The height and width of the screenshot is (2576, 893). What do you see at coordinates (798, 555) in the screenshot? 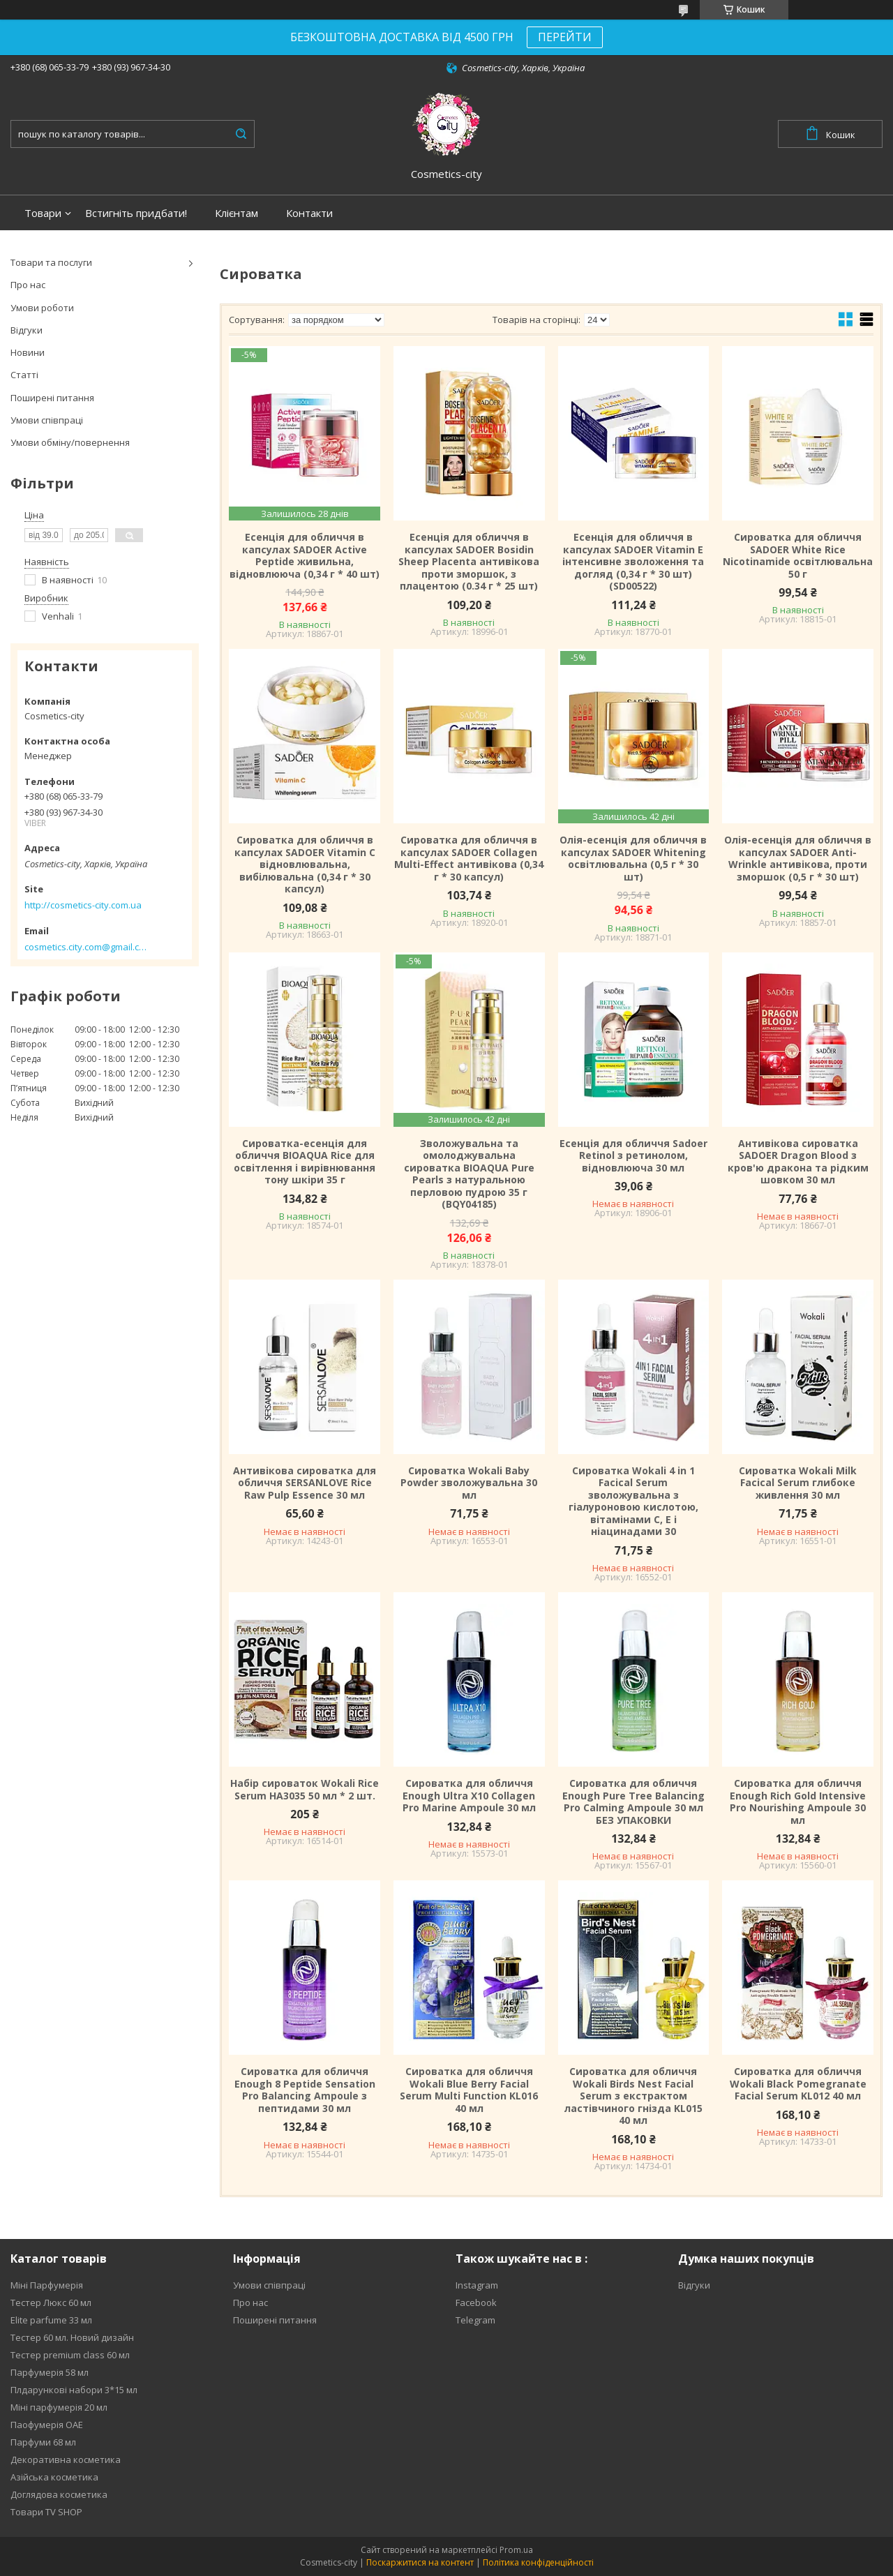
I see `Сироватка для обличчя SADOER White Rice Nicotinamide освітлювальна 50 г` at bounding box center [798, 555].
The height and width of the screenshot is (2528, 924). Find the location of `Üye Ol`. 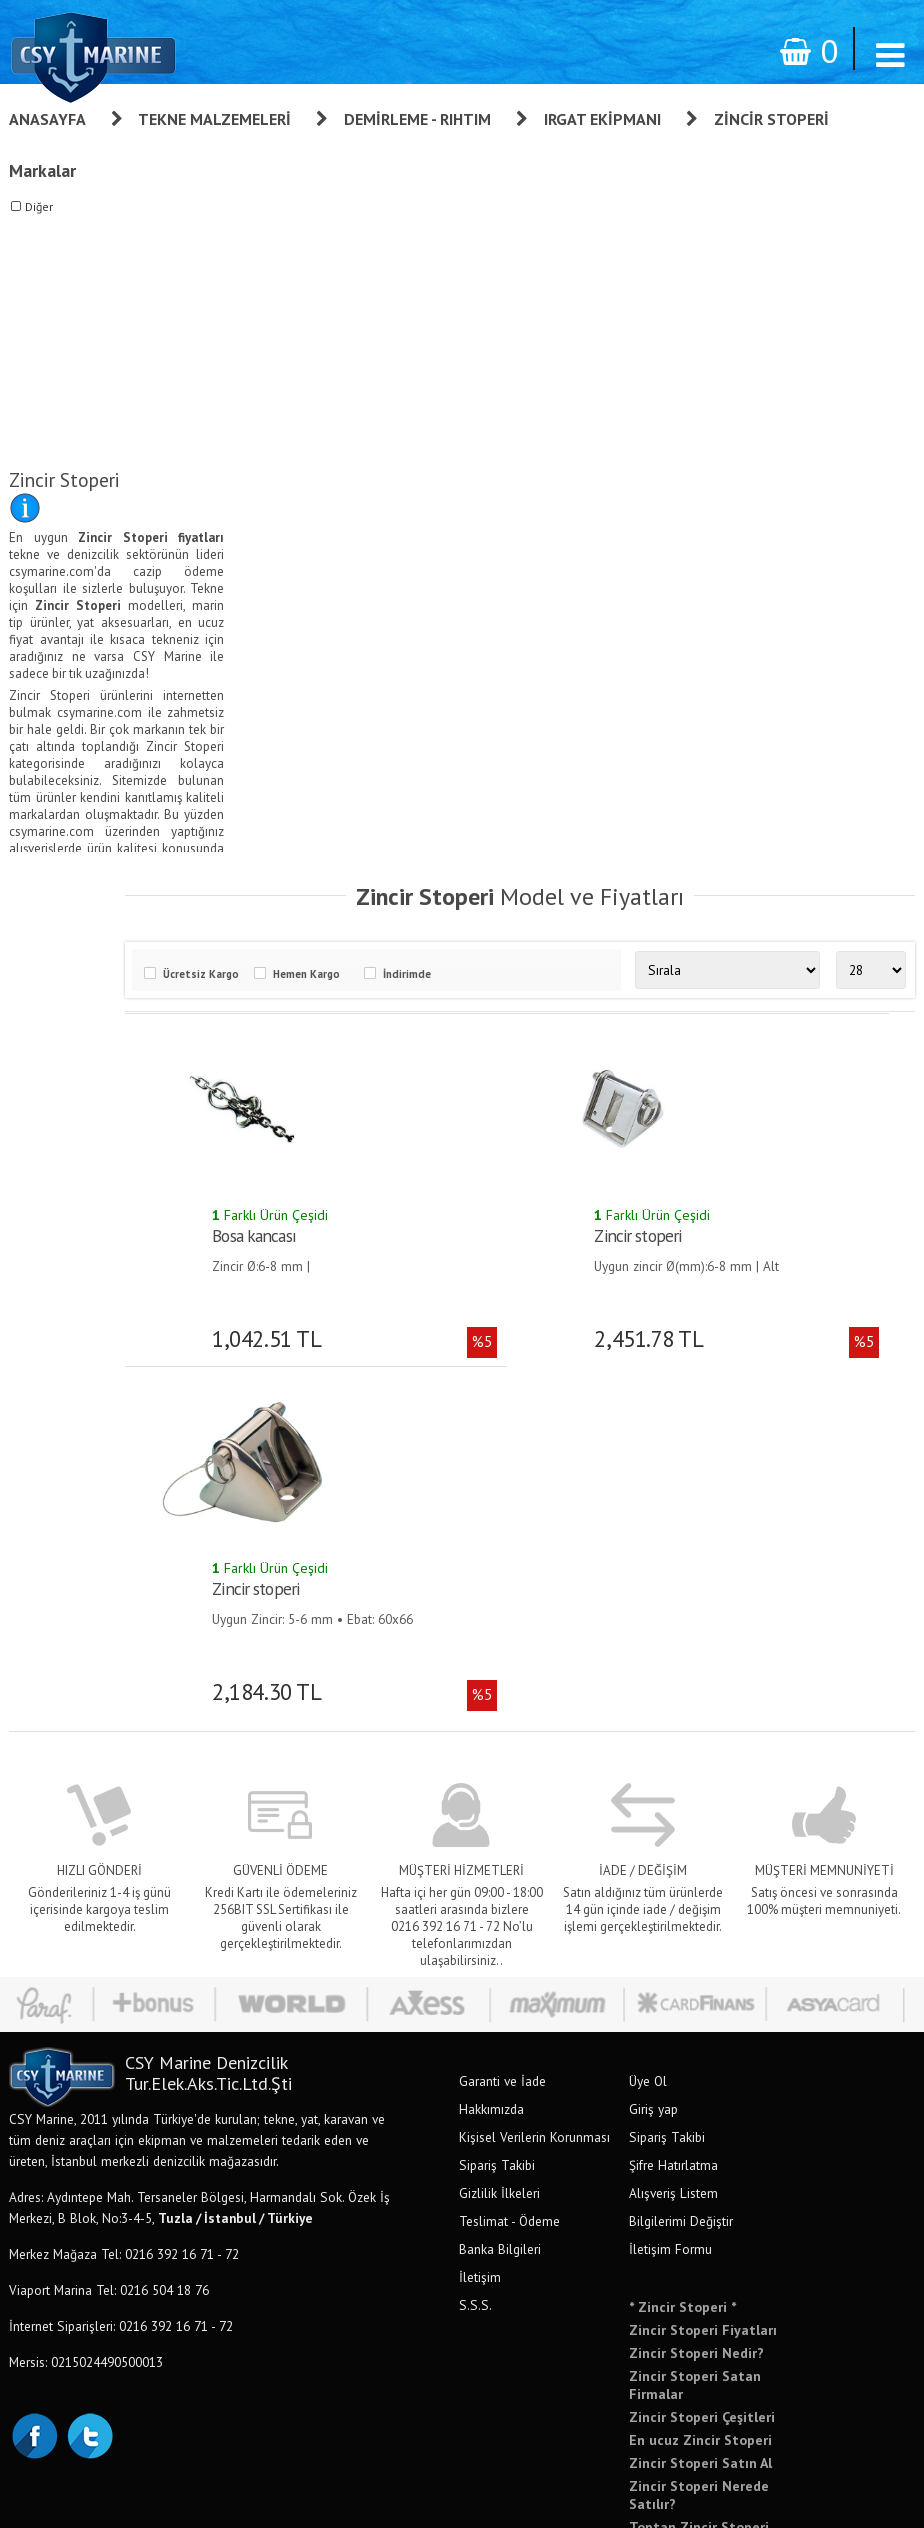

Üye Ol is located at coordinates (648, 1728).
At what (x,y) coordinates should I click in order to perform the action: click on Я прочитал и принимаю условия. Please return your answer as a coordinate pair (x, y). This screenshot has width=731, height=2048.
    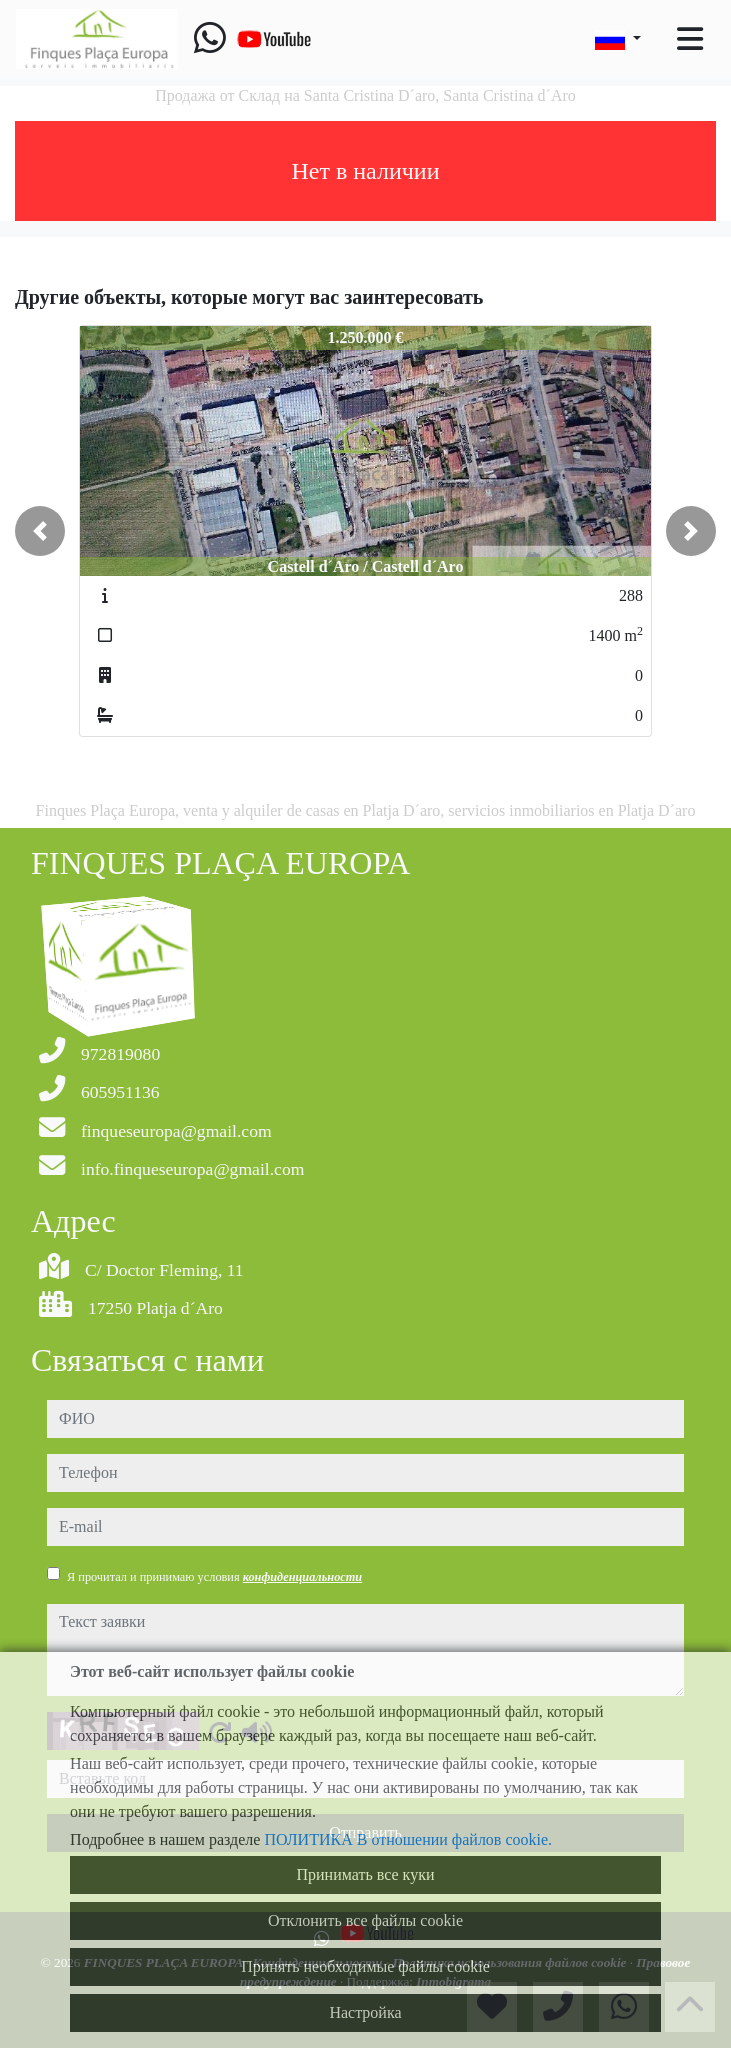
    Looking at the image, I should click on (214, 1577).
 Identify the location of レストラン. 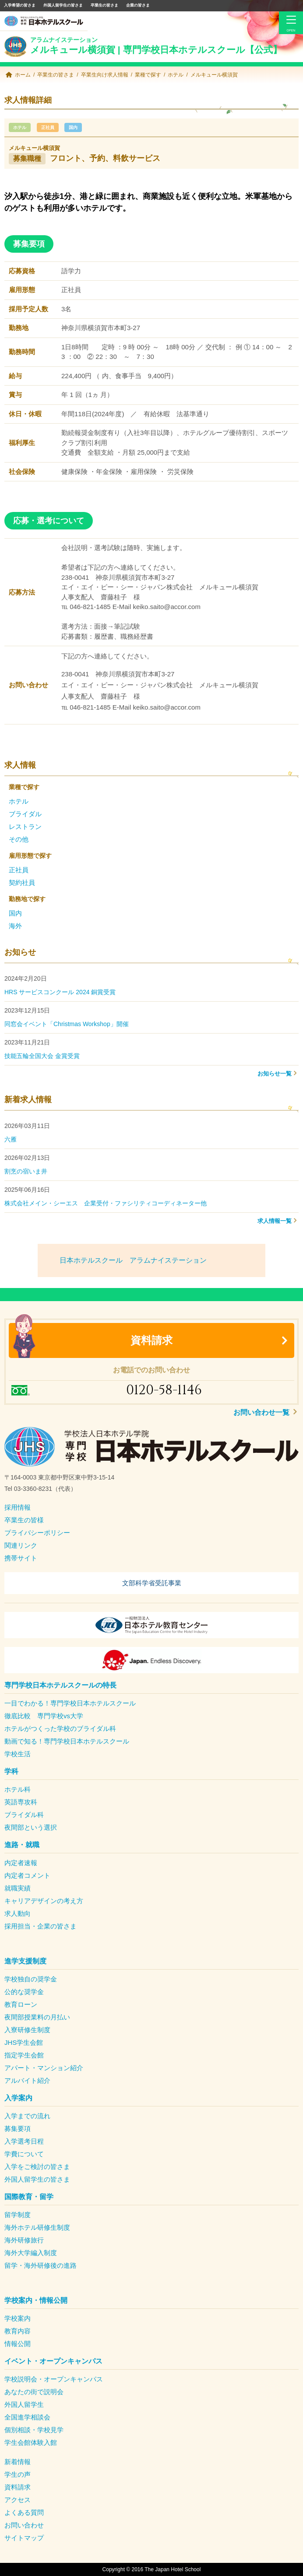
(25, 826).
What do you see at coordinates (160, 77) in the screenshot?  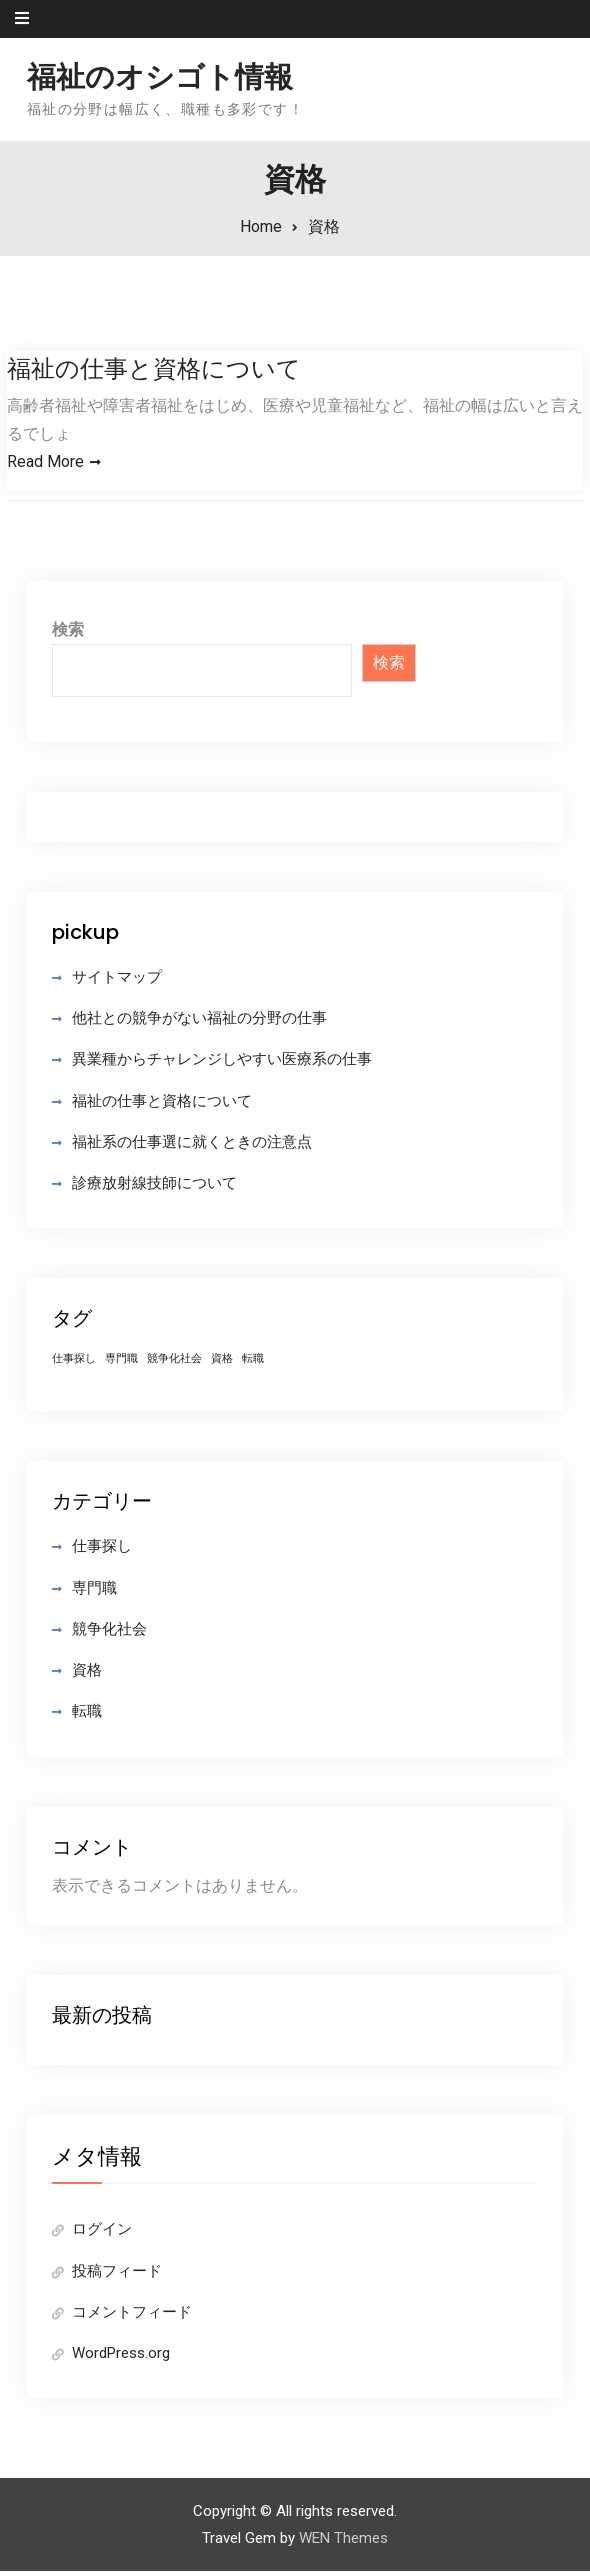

________________________________________

» **Task brief**
What is needed is an exact repetition of every line from the line with "At what (x,y)" to the end of the data above, both ends included, with no pictures.

» **Task solution**
At what (x,y) coordinates should I click in order to perform the action: click on Я прочитал и принимаю условия. Please return your answer as a coordinate pair (x, y). This screenshot has width=731, height=2048.
    Looking at the image, I should click on (214, 1577).
 Identify the location of レストラン. 
(25, 826).
What do you see at coordinates (160, 77) in the screenshot?  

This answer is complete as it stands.